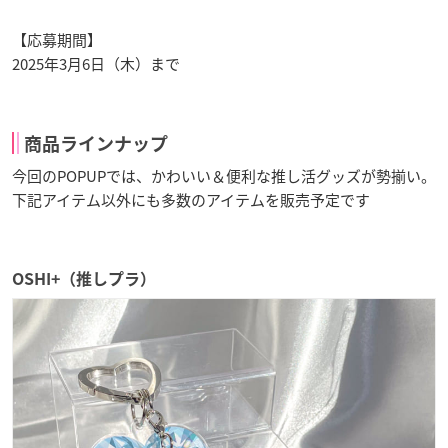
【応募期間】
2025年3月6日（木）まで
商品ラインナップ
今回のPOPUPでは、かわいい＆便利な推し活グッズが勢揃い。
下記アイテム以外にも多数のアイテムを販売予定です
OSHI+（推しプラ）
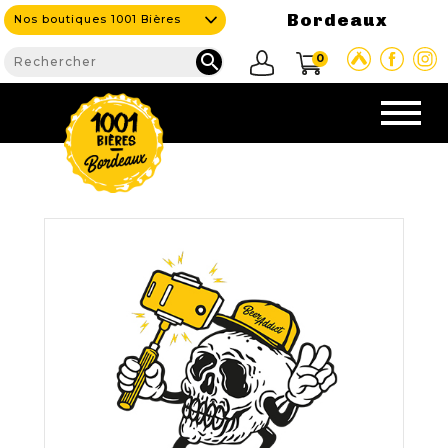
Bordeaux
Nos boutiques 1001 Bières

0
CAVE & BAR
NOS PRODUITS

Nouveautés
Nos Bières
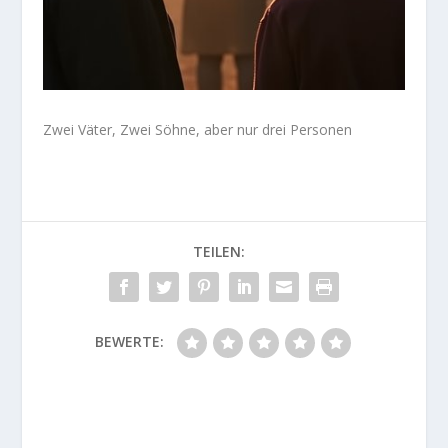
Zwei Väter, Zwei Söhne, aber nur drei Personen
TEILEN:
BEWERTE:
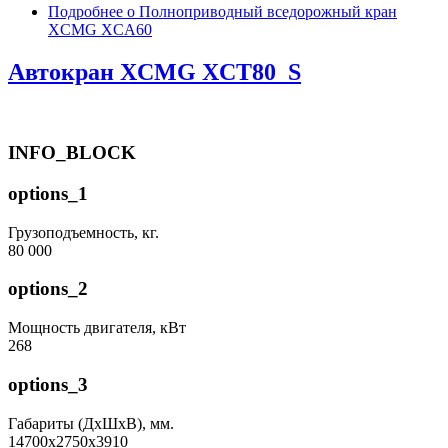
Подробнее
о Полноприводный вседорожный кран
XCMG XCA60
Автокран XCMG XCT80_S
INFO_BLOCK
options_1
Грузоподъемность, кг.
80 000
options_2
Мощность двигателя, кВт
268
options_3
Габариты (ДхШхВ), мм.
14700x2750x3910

○ ○ ○ ○

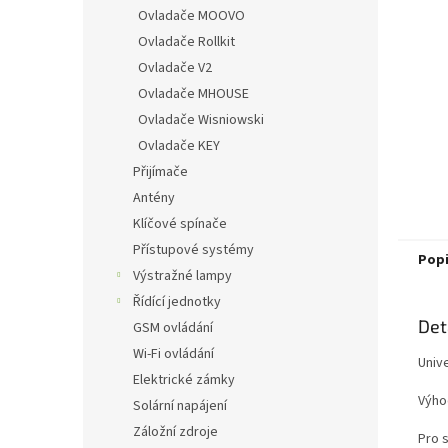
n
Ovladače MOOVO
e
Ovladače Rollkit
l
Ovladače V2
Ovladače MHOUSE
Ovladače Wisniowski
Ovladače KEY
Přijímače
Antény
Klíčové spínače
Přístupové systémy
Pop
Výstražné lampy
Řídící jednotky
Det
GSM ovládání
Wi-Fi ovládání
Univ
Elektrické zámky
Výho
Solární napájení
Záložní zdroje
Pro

○ ○ ○ ○

• **Problem to work on**
Whenever a line of the material holds the word "Bières", copy it out.

• **Response below**
Nos boutiques 1001 Bières
Nos Bières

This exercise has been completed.